A couple of questions about ML prediction

@tony (I hope it is OK to ping you directly - you seem to be the ML guy?)

1: Does training continue if I log out? I uploaded the Iris dataset (150 rows, 4 columns) an hour or so ago and it is still training. I can imagine that a larger dataset will take many days (of course depending on many variables)

2: Is there a public doc describing training optimzation available? Eg shows me options/ benefits for feature scaling/ normalization?

3: Would you describe the algorithm under the hood as a production ready ML? Or maybe a ‘novelty’ implementation demonstrating how other Google Cloud services can be integrated with AppSheet?

4: I’m excited by the possibilities that ‘democratized’ ML apps can bring to businesses - especially integration with other Cloud ML services in the future. Would you say that the current implementation is ‘fast enough’ for training. Or would it be better for a dev to train their own models on another (faster?) platform and then go down the traditional code app path?

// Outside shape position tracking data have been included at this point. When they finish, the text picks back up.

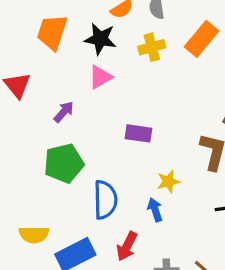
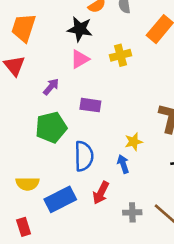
orange trapezoid: (52, 32) -> (24, 28), moved
yellow cross: (152, 47) -> (120, 55), moved
purple rectangle: (138, 133) -> (90, 105), moved

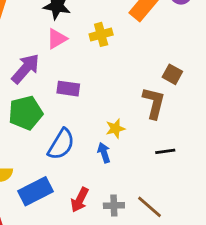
purple arrow: (51, 87) -> (26, 69), size x1.6
blue semicircle: (84, 156) -> (61, 144), turned 32
red arrow: (101, 193) -> (80, 200), moved

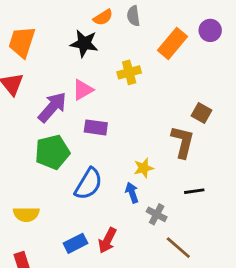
pink triangle: (57, 39) -> (83, 90), moved
blue rectangle: (36, 191) -> (75, 243), moved, size x0.7
gray cross: (114, 205) -> (157, 214), moved, turned 30

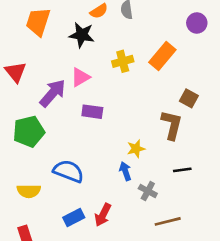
orange trapezoid: (22, 42) -> (38, 22), moved
orange rectangle: (173, 43) -> (162, 56), moved
green pentagon: (52, 152) -> (29, 131), moved
blue semicircle: (89, 184) -> (68, 171), moved, turned -100
brown line: (178, 248) -> (168, 221), turned -55

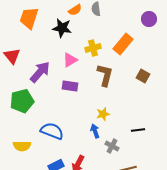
pink triangle: (80, 77) -> (70, 60), moved
brown L-shape: (172, 125) -> (105, 75), moved

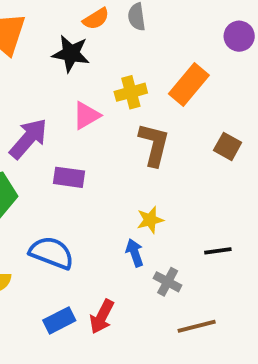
purple rectangle: (70, 86) -> (69, 177), moved

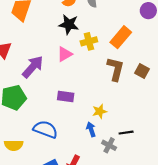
black star: (71, 54) -> (69, 24), moved
brown L-shape: (154, 144) -> (115, 69), moved
purple rectangle: (69, 177) -> (66, 97), moved
black line: (218, 251) -> (126, 133), moved

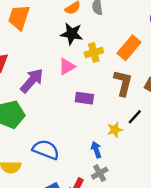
purple rectangle: (66, 97) -> (84, 98), moved
yellow star: (100, 111) -> (115, 130), moved
black line: (126, 133) -> (135, 117), moved, turned -40
gray cross: (109, 145) -> (100, 173), moved, turned 32

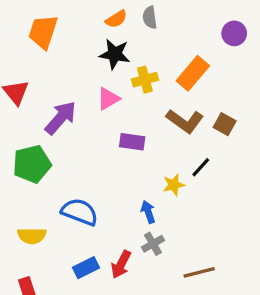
brown L-shape: (123, 83) -> (185, 121), turned 112

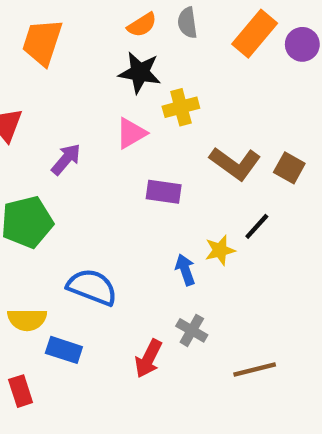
orange rectangle: (193, 73) -> (255, 34), moved
purple arrow: (61, 118) -> (66, 159), size x0.7
blue arrow: (148, 212) -> (185, 270), moved
gray cross: (153, 244) -> (192, 330), turned -30
blue rectangle: (86, 268) -> (64, 350), moved, turned 45

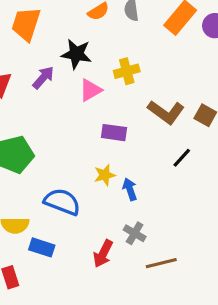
black star: (140, 73) -> (76, 54), moved
purple arrow: (66, 159) -> (43, 78), moved
yellow star: (220, 250) -> (105, 175), moved
brown line: (255, 369) -> (161, 263), moved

5: I’m a ML newbie so I don’t have any specific use cases in mind. I imagine that once I get my head around the tech I will be seeing opportunities everywhere

Thanks and cheers

1 Like

Hi @Derek_N.

  1. Training should be relatively quick (a minute or two at most). The fact that the Iris dataset is not training suggests that there’s a bug. Could you create an isolated app that reproduces the issue and send the details to support@appsheet.com? We can take a look.

  2. The platform takes care of scaling and normalization. Right now, we keep the details of the training algorithm and model hidden from the app creator. We’re considering future designs that include the ability to compare model alternatives, so your feedback is welcome.

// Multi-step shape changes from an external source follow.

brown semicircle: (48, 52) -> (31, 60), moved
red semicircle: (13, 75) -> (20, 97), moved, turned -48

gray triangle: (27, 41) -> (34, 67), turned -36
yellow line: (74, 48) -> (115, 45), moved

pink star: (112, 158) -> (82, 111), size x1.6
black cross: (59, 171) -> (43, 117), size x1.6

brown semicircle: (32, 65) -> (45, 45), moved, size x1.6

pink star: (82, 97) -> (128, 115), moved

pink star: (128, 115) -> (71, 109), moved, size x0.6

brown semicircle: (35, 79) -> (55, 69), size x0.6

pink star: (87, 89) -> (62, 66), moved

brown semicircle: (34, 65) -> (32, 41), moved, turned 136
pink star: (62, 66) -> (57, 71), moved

  3. Right now the performance of the system is below Google AutoML Tables, but we’re investing more in the ML features so improvements should be coming.

  4. Unless you’re dealing with truly big data, the training time won’t be the bottleneck. The biggest bottleneck is in developer time, which we hope to reduce by providing no-code features for ML.

  5. Please share any ideas/questions you have on the community, it’s very helpful for us to learn about use cases and scenarios that you’re interested in.

2 Likes

Thanks Tony.

1: I have reproduced the issue and have sent an email to support with the app url.

2: Roger. May I suggest making the model feature importance visible as well? As I understand it (very, very poorly) model and local feature importance is analogous to the ‘multivariate principal components analysis’ and would also allow the developer to engineer/ verify that the ‘design of experiment’ / model features are necessary and sufficient?

3: Thanks for the AutoML Tables heads up. Very helpful. I’m guessing the models are currently assigned from the ‘column to predict’ types. Eg

Yes/No - Logistic Regression
Enum - Logistic - Multiclass
Ref - Logistic - Multiclass (is this correct? Not sure what Ref means)

Price - Linear Regression
Decimal - Linear Regression
Number - Linear Regression

4: Roger.

5: Will do.

Cheers

  1. Feature importance is shown after training in the editor.

  2. There are three kinds of models that get trained, depending on the type of output column: binary classifiers (yes/no columns), multi-class classifiers (enum columns), regressions (numeric columns). “Ref” means a reference column.